Spelina v. Sporry

279 Ill. App. 376, 1935 Ill. App. LEXIS 114
CourtAppellate Court of Illinois
DecidedMarch 29, 1935
DocketGen. No. 37,630
StatusPublished
Cited by8 cases

This text of 279 Ill. App. 376 (Spelina v. Sporry) is published on Counsel Stack Legal Research, covering Appellate Court of Illinois primary law. Counsel Stack provides free access to over 12 million legal documents including statutes, case law, regulations, and constitutions.

Bluebook
Spelina v. Sporry, 279 Ill. App. 376, 1935 Ill. App. LEXIS 114 (Ill. Ct. App. 1935).

Opinion

Mr. Presiding Justice Friend

delivered the opinion of the court.

Plaintiff brought an action of assault and battery in the circuit court to recover damages for injuries received as a result of an alleged wilful assault by defendant Ernest Sporry, superintendent of E. J. Albrecht Co. (hereinafter referred to as the corporation), his employer, by means of a deadly weapon. The jury awarded plaintiff $12,000, presumably including punitive damages, upon which judgment was duly entered. The joint appeal by defendants followed.

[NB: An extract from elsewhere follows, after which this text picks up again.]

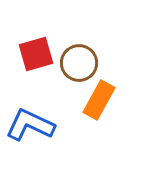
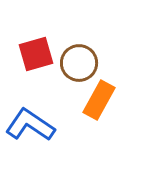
blue L-shape: rotated 9 degrees clockwise
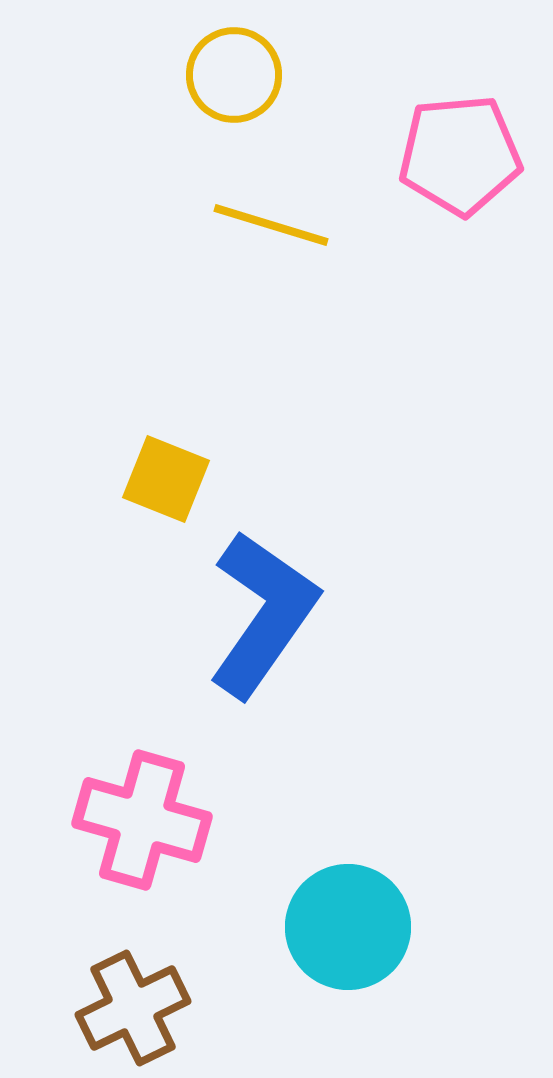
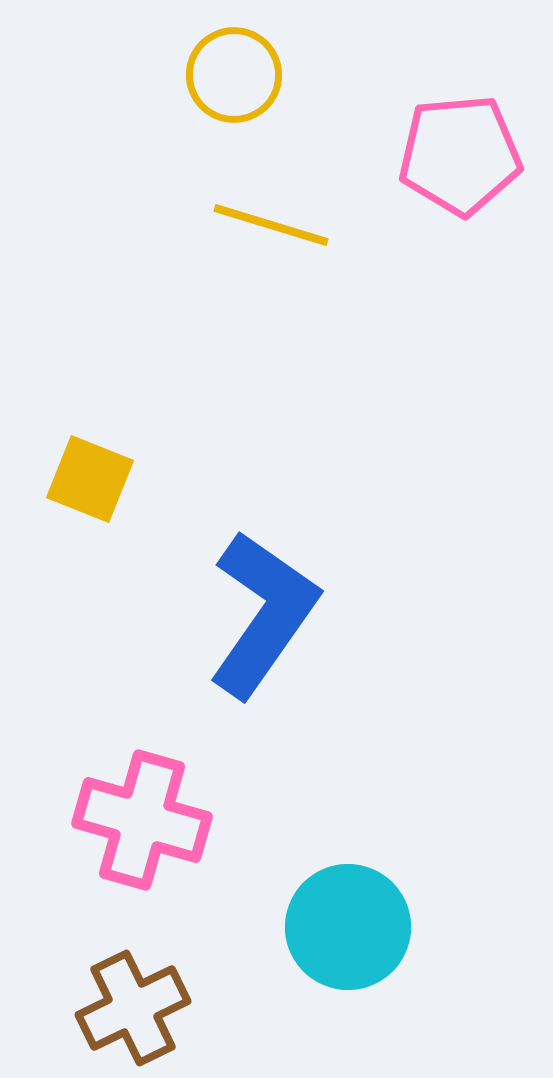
yellow square: moved 76 px left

The declaration charged that the corporation, engaged in constructing a bridge in the Forest Preserve District in Cook county, Illinois, employed Ernest Sporry as its superintendent, and invested him with a shotgun for purposes unknown to plaintiff; that Sporry, while acting within the scope of his employment, with force and arms assaulted and shot plaintiff with said gun and so wounded and injured him that he was rendered incapable of attending to his business affairs, necessitating the expenditure by him of $500 in endeavoring to be cured of his wounds, and that said wrongs were done by Sporry to plaintiff against the peace of the People of Illinois, to the damage of plaintiff in the sum of $50,000.

Defendants, having first filed a plea of the general issue, obtained leave of court to file a special plea on the date of the trial, wherein they allege in substance that in the construction of said bridge the corporation purchased and owned certain lumber used for erecting scaffolds along said bridge; that plaintiff, with others, unlawfully came upon the bridge and scaffolding, destroyed the same, and was attempting to steal certain parts of the lumber; that when defendants requested plaintiff to desist he refused to do so, and thereupon Sporry, in defense of said property and to prevent the demolition of the scaffolding and the stealing and carrying away of said lumber, shot plaintiff as alleged in the declaration, “but in doing so used no more force than was reasonably necessary.”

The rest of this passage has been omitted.